Pursue science and tech careers, said Hampton U. conference keynoter

By Aaliyah Essex

Stage lights glistened Wednesday night upon the forehead of Luther Williams as he patiently awaited his part in the program.

Prior to his keynote address, the Hampton University Terpsichorean Dance Company performed a piece titled "Push Through." The graceful dance composition accurately set the mood for the speaker as the narration read, "I am powerful. I will endure. I have the mind to do anything. I will push through. You can push through. We are pushing through. Full steam ahead, I push through."

As the performance ended and the preliminaries concluded, the Ogden Hall crowd greeted the speaker with a warm round of applause as he confidently stepped up to the podium in his black suit, accessorized with a diagonally striped tie. "Hello," he said as he spoke calmly.

After giving recognition to appropriate individuals, the former Tuskegee University professor and Ph.D. strategically informed the audience about the lack of STEAM (Science, Technology, Engineering, Arts, and Mathematics) and overall education in the African-American community. With a message revolving around education beginning with youth, Williams indirectly pleaded to the students as well as the African-American community: "We could study those in isolation and we can make implemental gains to the body of knowledge, or we could actually design logic constructs to try to solve these problems, problems that are beginning in the black family."

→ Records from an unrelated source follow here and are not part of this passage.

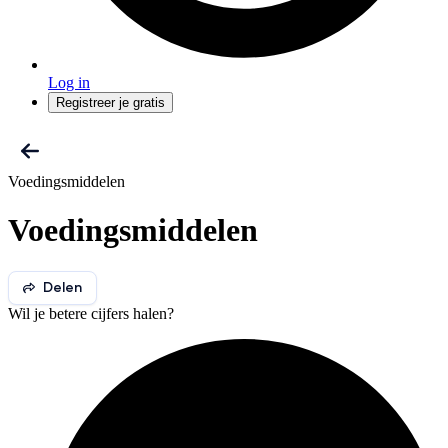
Log in
Registreer je gratis
Voedingsmiddelen
Voedingsmiddelen
Delen
Wil je betere cijfers halen?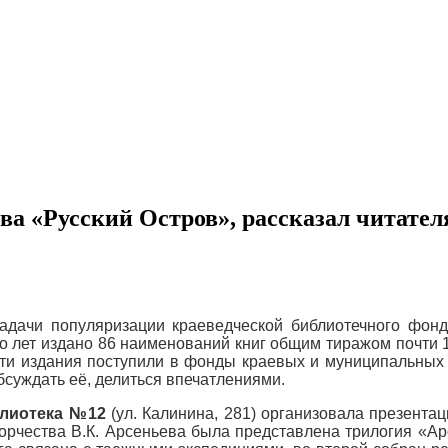
тва «Русский Остров», рассказал читате
адачи популяризации краеведческой библиотечного фонд
ко лет издано 86 наименований книг общим тиражом почти 
 эти издания поступили в фонды краевых и муниципальных
бсуждать её, делиться впечатлениями.
лиотека №12
(ул. Калинина, 281) организовала презента
ворчества В.К. Арсеньева была представлена трилогия «Ар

As the former president of Atlanta University spoke, it was clear that he wanted to point out the result of the lack of African Americans involved in STEAM programs. Dermatologist and former Hampton University student Karen Royal Love, M.D. passionately spoke about her take away from the address. "He made the point that with his honors and the things that he has done, we're kind of cast off as 'Well see it can be done.' This black person did it and everyone else is complaining that opportunities aren't there," she said. "Many times those beliefs can penalize our young people." Before the lights faded, Williams urged the students to pursue education as he explained, "In preparation for a career, one really has to ensure that there is currency towards academic preparation."

The 30-minute address set the tone for the 38th annual Conference on the Black Family, hosted by the School of Science. The opening speech complimented the conference's theme, "Healthy Minds and Bodies, Securing Our Future."

The writer is a student in the Scripps Howard School of Journalism and Communications.